Paul had great temptations to want things the way he wanted them … to change God’s Word to something, more, that he had in mind. He talked about how much he had to brag about and of how capable he was, and how much more he could be doing if it weren’t for a “thorn in his flesh” that limited his abilities to make everything exactly how he wanted it. We don’t know his limitation, or challenge, (what temptation, maybe, nagged him), but we know that he fought it because he wrote about it … and relied on God to help him overcome it.

All of us have, I know, unique “thorns in the flesh”. Each of us has a cross that the person sitting next to you doesn’t have … it’s different, one from another. For some, that may be temptations toward alcohol or drugs (maybe born inclined toward a dependence upon a substance that others aren’t as tempted by). Maybe some know that they’re especially driven and could be sinfully prideful if humility isn’t fought for. Some, maybe, are harder to satisfy than most, having trouble, even, satisfying themselves. Some get especially tempted toward inappropriate sexualities, and might, even, wish that they weren’t so-inclined.

Jesus told followers to pick up unique crosses (each one of us) and follow Him. He didn’t say “pick up someone else’s cross or His” (as if we could), but to “pick up what is our own”. We, each, have a unique cross / unique challenges, and a cross isn’t something, really, pleasant, but to be endured / to suffer-through (it’s the call to stay Holy and pure in-spite of any tendencies and temptations), and God gives us power through His Word to do that (if we care) … offering the faith it takes to be faithful.
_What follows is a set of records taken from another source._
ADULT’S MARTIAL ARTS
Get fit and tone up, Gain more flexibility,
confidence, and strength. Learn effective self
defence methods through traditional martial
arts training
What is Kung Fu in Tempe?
His “sufficient grace” He gives us through His Word and Baptism and Supper … those deliver the “mighty works” Jesus offers. His “power is perfect when it rests upon us weak, repentant, sinners” and that’s how it does it and faith receives its promise: “sufficient grace”.

Sinners need that Grace of God. Some may not think they need it upon everything, but repentant sinners know they need it upon all things. Unbelief denies that; faith receives it.
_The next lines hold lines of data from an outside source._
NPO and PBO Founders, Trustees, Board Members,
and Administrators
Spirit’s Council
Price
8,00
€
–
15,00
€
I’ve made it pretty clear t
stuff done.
Paul decided it this way: “What I will boast about is my weaknesses (which I admit, not leaving any out). I will leave it in God’s hands, being under His authority and not my own wishes. For the sake of Christ, then, I am content with weakness, insults, hardships, persecutions, calamities (and to add a few, unhealthy desires, tendencies, temptations, and, even, my own arrogance). For when I am weak, then I am strong because God’s grace makes me so.” ….
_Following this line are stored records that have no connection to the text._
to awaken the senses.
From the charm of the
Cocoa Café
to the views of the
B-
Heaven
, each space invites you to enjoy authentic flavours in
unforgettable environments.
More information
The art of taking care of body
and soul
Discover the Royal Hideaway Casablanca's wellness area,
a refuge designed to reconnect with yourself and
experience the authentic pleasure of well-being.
We have a lot to honor and be thankful-for to people who’d been willing to exert effort and sacrifice for benefits we enjoy. We’re independent from a particular tyranny because of what folks a couple of hundred years ago did. Jesus won “Independence from Sin” for anyone who repents of all-of-it … and He won it by His willingness to exert effort and sacrifice. For any of us (or anyone in this world), what we admit-to-in-sorrow as sin, the Heavenly Father forgives for His Son’s sake (for every confessed failure or weakness in us). God calls us to be honorable in whatever battle against the slavery of sin we have or see. We must confess all of our sins and speak and do what we humanly can to, actually, love others by charging them to gain independence from sin likewise. Some who listen (maybe now, but also, maybe, in the future) may enjoy the independence that Heaven awards because we nobly fought now as we could.

May this be so, in +Jesus’ name. Amen.